- **WHAT YOU HAVE TO DO**:
Count up the lines below that include the string "ضمان" and report the number by itself.

Dataset items
######
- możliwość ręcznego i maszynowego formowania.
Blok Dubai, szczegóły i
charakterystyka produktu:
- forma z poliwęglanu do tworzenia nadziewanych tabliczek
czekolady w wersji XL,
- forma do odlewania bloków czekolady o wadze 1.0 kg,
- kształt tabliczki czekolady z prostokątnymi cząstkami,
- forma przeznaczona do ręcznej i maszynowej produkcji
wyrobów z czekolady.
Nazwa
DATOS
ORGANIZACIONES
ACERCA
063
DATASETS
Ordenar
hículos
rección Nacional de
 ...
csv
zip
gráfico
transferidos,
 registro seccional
######
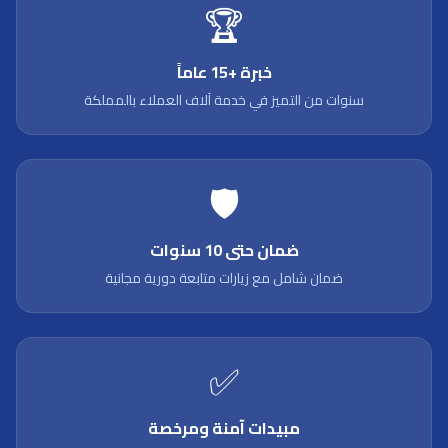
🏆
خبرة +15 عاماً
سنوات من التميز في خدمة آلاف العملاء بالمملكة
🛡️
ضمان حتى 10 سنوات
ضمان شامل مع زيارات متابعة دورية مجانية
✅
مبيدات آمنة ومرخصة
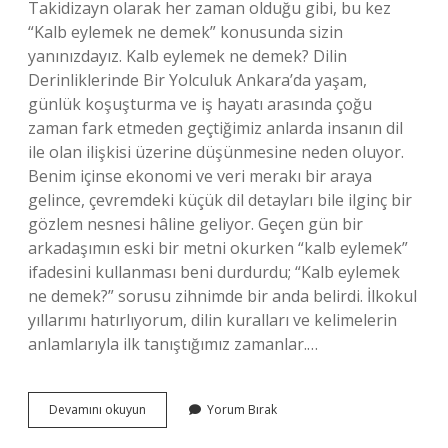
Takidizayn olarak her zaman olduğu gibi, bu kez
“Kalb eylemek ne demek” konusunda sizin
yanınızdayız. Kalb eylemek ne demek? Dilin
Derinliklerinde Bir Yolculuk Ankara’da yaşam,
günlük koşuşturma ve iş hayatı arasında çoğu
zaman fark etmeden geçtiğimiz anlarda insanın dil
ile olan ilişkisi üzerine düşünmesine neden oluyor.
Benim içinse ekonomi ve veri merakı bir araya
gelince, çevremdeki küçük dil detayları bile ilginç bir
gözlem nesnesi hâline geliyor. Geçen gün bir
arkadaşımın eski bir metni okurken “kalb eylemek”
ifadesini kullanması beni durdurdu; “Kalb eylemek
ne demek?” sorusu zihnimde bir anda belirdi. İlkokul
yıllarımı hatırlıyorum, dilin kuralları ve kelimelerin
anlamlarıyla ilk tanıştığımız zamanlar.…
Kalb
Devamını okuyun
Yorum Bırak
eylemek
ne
######
- **TASK RESPONSE**:
2